_Data_:
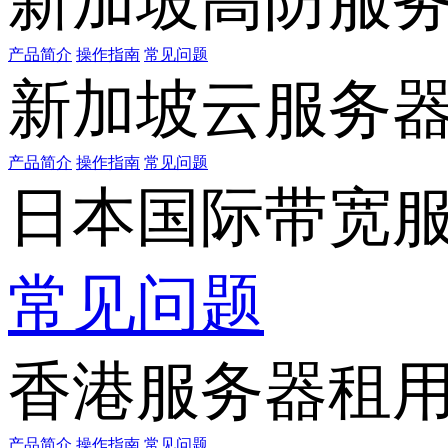
新加坡高防服
产品简介
操作指南
常见问题
新加坡云服务
产品简介
操作指南
常见问题
日本国际带宽
常见问题
香港服务器租
产品简介
操作指南
常见问题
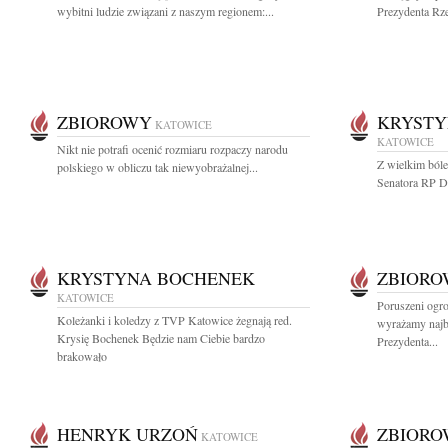
wybitni ludzie związani z naszym regionem:...
Prezydenta Rze
ZBIOROWY
KRYSTY
KATOWICE
KATOWICE
Nikt nie potrafi ocenić rozmiaru rozpaczy narodu
Z wielkim ból
polskiego w obliczu tak niewyobrażalnej...
Senatora RP Dzi
KRYSTYNA BOCHENEK
ZBIOR
KATOWICE
Poruszeni ogr
Koleżanki i koledzy z TVP Katowice żegnają red.
wyrażamy najb
Krysię Bochenek Będzie nam Ciebie bardzo
Prezydenta...
brakowało
HENRYK URZOŃ
ZBIOR
KATOWICE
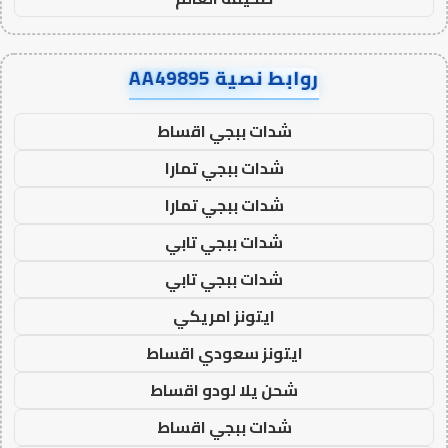
روابط نصية AA49895
شدات ببجي اقساط
شدات ببجي تمارا
شدات ببجي تمارا
شدات ببجي تابي
شدات ببجي تابي
ايتونز امريكي
ايتونز سعودي اقساط
شحن يلا لودو اقساط
شدات ببجي اقساط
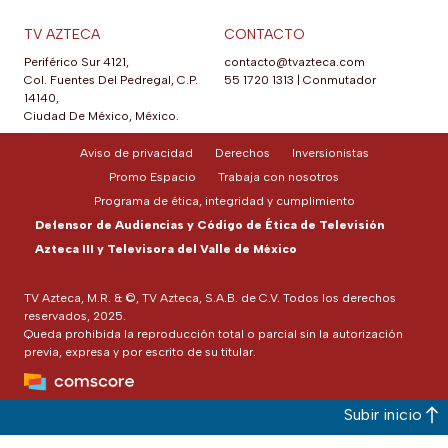
TV AZTECA
CONTACTO
Periférico Sur 4121,
contacto@tvazteca.com
Col. Fuentes Del Pedregal, C.P.
55 1720 1313
|
Conmutador
14140,
Ciudad De México, México.
Aviso de privacidad
Derechos
Inversionistas
Promo Espacio
Trabaja con nosotros
Programa de ética, integridad y cumplimiento
Defensor de Audiencias y Código de Ética de Televisión
Azteca III y Televisora del Valle de México
TV Azteca, M.R. & ©, TV Azteca, S.A.B. de C.V. Todos los derechos
reservados, 2025.
Queda prohibida la reproducción total o parcial sin la autorización
previa, expresa y por escrito de su titular.
Subir inicio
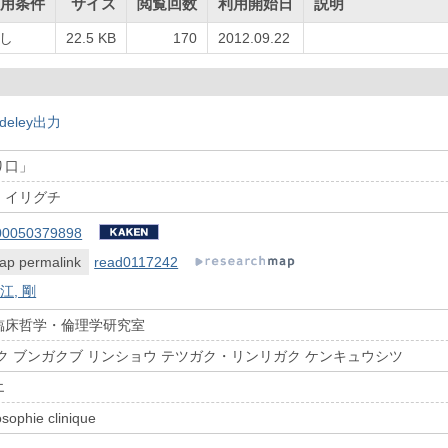
用条件
サイズ
閲覧回数
利用開始日
説明
し
22.5 KB
170
2012.09.22
deley出力
り口」
 イリグチ
00050379898
ap permalink
read0117242
江, 剛
臨床哲学・倫理学研究室
ク ブンガクブ リンショウ テツガク・リンリガク ケンキュウシツ
エ
osophie clinique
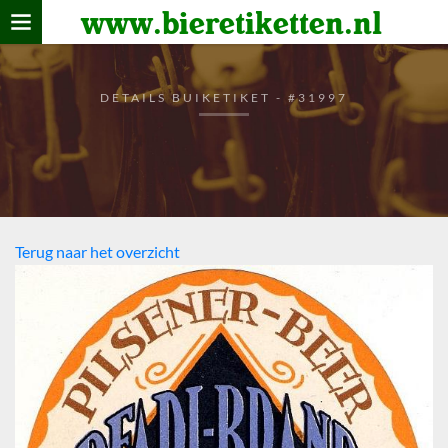
www.bieretiketten.nl
Home
verzamelen
DETAILS BUIKETIKET - #31997
De bierkaart
Bezoekers
Terug naar het overzicht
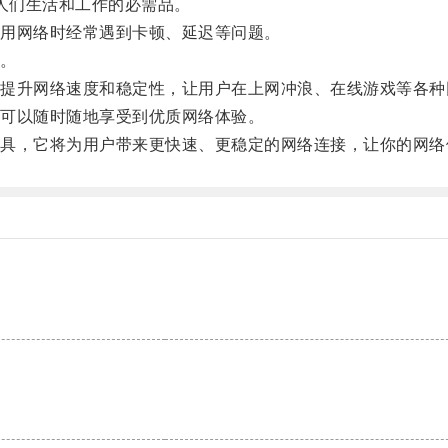
人们生活和工作的必需品。
用网络时经常遇到卡顿、延迟等问题。
。
升网络速度和稳定性，让用户在上网冲浪、在线游戏等各种
可以随时随地享受到优质网络体验。
，它将为用户带来更快速、更稳定的网络连接，让你的网络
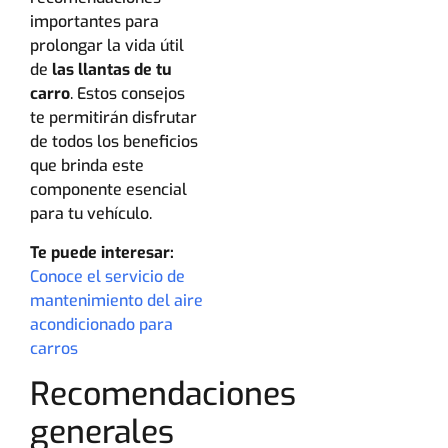
importantes para
prolongar la vida útil
de
las llantas de tu
carro
. Estos consejos
te permitirán disfrutar
de todos los beneficios
que brinda este
componente esencial
para tu vehículo.
Te puede interesar:
Conoce el servicio de
mantenimiento del aire
acondicionado para
carros
Recomendaciones
generales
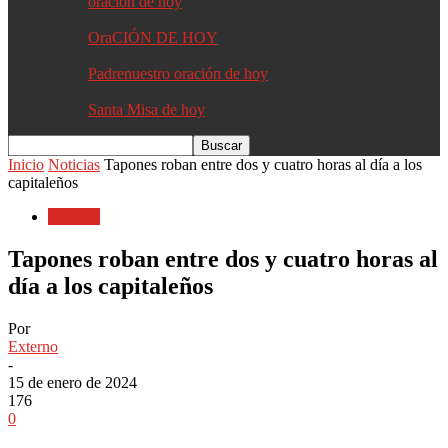
oracion de hoy
OraCIÓN DE HOY
Padrenuestro oración de hoy
Santa Misa de hoy
Inicio
Noticias
Tapones roban entre dos y cuatro horas al día a los
capitaleños
Noticias
Tapones roban entre dos y cuatro horas al
día a los capitaleños
Por
Externo
-
15 de enero de 2024
176
0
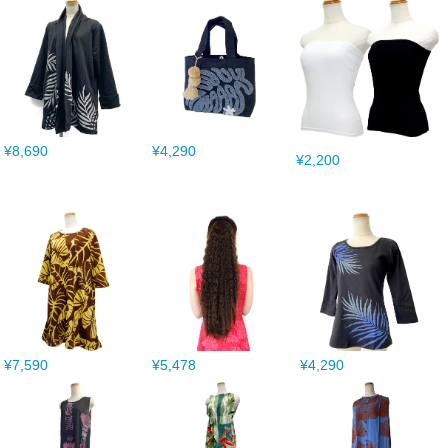
¥8,690
¥4,290
¥2,200
¥7,590
¥5,478
¥4,290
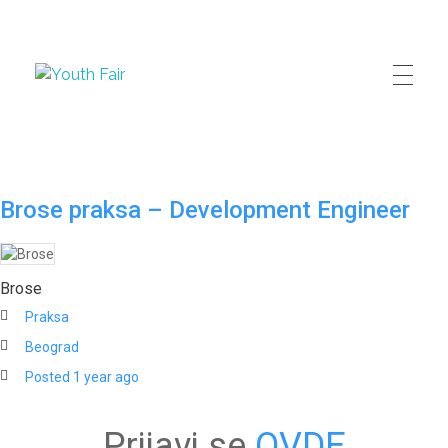
Youth Fair
Najveći karijerni događaj u regionu!
Brose praksa – Development Engineer
Brose
Praksa
Beograd
Posted 1 year ago
Prijavi se
OVDE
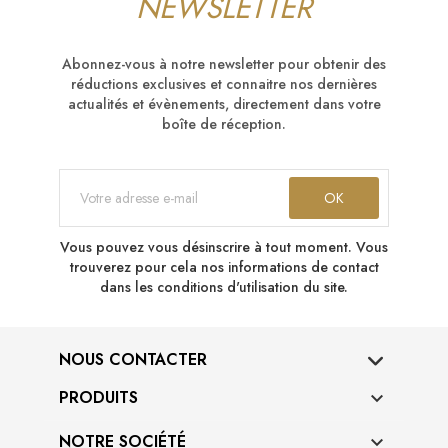
NEWSLETTER
Abonnez-vous à notre newsletter pour obtenir des
réductions exclusives et connaitre nos dernières
actualités et évènements, directement dans votre
boîte de réception.
Vous pouvez vous désinscrire à tout moment. Vous
trouverez pour cela nos informations de contact
dans les conditions d'utilisation du site.
NOUS CONTACTER
PRODUITS

NOTRE SOCIÉTÉ

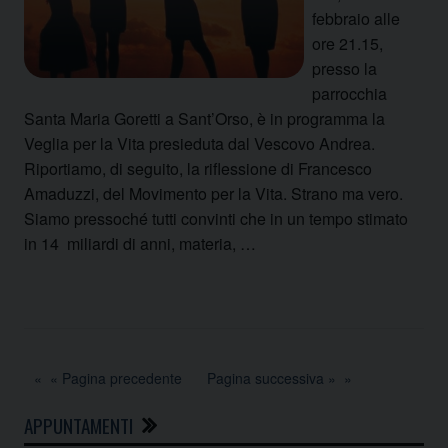
febbraio alle
ore 21.15,
presso la
parrocchia
Santa Maria Goretti a Sant’Orso, è in programma la
Veglia per la Vita presieduta dal Vescovo Andrea.
Riportiamo, di seguito, la riflessione di Francesco
Amaduzzi, del Movimento per la Vita. Strano ma vero.
Siamo pressoché tutti convinti che in un tempo stimato
in 14 miliardi di anni, materia, …
« Pagina precedente
Pagina successiva »
APPUNTAMENTI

_Exercise prompt_: Both the line containing "oracion de hoy" and the line containing "boîte de réception." above belong in the output, as do the lines between them. Print them exactly, without pictures.

_The answer_:
oracion de hoy
OraCIÓN DE HOY
Padrenuestro oración de hoy
Santa Misa de hoy
Inicio
Noticias
Tapones roban entre dos y cuatro horas al día a los
capitaleños
Noticias
Tapones roban entre dos y cuatro horas al
día a los capitaleños
Por
Externo
-
15 de enero de 2024
176
0
¥8,690
¥4,290
¥2,200
¥7,590
¥5,478
¥4,290
Youth Fair
Najveći karijerni događaj u regionu!
Brose praksa – Development Engineer
Brose
Praksa
Beograd
Posted 1 year ago
Prijavi se
OVDE
NEWSLETTER
Abonnez-vous à notre newsletter pour obtenir des
réductions exclusives et connaitre nos dernières
actualités et évènements, directement dans votre
boîte de réception.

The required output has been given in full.